A trustworthy response may be “yes” or “no”. “There is no talismanic rule that allows a facile determination of whether a disqualifying conflict of interest exists. Instead, ‘[t]he potential for conflict requires a careful analysis of the parties’ respective interests to determine whether they can be reconciled . . . or whether an actual conflict of interest precludes insurer-appointed defense counsel from presenting a quality defense for the insured.’” (Gulf Ins. Co. v. Berger, Kahn, Shafton, Moss, Figler, Simon & Gladstone (2000) 79 Cal.App.4th 114, 131 (Berger, Kahn).) An untrustworthy response is “I don’t know” or “I can’t get involved”. In the 33 years since the Cumis case was published, California has developed a rich body of law establishing a standard to determine whether a reservation of rights creates a (Disqualifying Conflict of Interest). “[W]hen the reservation of rights is based on coverage disputes that have nothing to do with the issues being litigated in the underlying action there is no conflict of interest, and no duty to appoint independent counsel.” (Long v. Century Indemnity Co. (2008) 163 Cal.App.4th 1460, 1470 (Long) (citation and ellipsis omitted).) Dependent counsel is both better equipped then a lay client and ethically compelled to take the initiative to analyze potential conflicts of interest. Both dependent counsel and a reserving insurer have a (Duty to Advise of the Right to Independent Counsel). See, Disqualifying Conflicts of Interest and Cumis Test. Dependent counsel has a fiduciary (Duty of Undivided Loyalty) to the policyholder, discharge of which requires the lawyer to do this analysis and explain it to the policyholder.
Does my insurer’s reservation of rights create for you any potential or actual disqualifying conflict of interest?
A trustworthy response is “Yes”. With any reservation of rights, “the interests of the insured and the insurer are always divergent.” (Cumis, supra, 162 Cal.App.3d at 375.) But, “not every conflict of interest triggers an obligation on the part of the insurer to provide the insured with independent counsel at the insurer’s expense.” (James 3 Corp. v.
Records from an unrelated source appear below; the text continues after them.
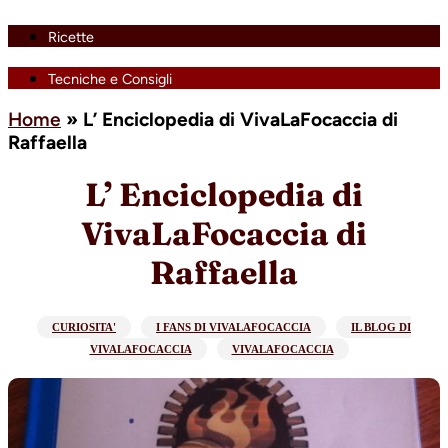
Ricette
Tecniche e Consigli
Home
»
L’ Enciclopedia di VivaLaFocaccia di
Raffaella
L’ Enciclopedia di
VivaLaFocaccia di
Raffaella
CURIOSITA'
I FANS DI VIVALAFOCACCIA
IL BLOG DI
VIVALAFOCACCIA
VIVALAFOCACCIA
Truck Ins. Exchange (2001) 91 Cal.App.4th 1093, 1101 (James 3).) “A [lawyer] shall not, without the informed written consent of each client: Accept representation of more than one client in a matter in which the interests of the clients potentially or actually conflict.” (Rule 3-310(C)(1)(2) (ellipses omitted). When a policyholder sues an insurer, it often has the burden of proof (Evid. Code § 500) to establish the existence of a breach of contract, including that the insurer’s reservation of rights created a disqualifying conflict of interest. In many reported opinions, policyholders have failed to carry this burden. See, Compendium of Cases: Failure of Proof of Disqualifying Conflicts of Interests. As a result, in the (Dynamic Concepts Line of Cases), several courts have held that “[a] mere possibility of an unspecified conflict does not require independent counsel. The conflict must be significant, not merely theoretical, actual, not merely potential.” (Dynamic Concepts, Inc. v. Truck Ins. Exchange (1998) 61 Cal.App.4th 999, 1007 (Dynamic Concepts).) However, dependent counsel has the burden of complying with Rule 3-310 before starting work. Rule 3-310 explicitly requires dependent counsel to analyze potential conflicts, make written disclosure and obtain informed written consent. Compare, the (Dynamic Concepts Line of Cases) to the (Cumis Line of Cases).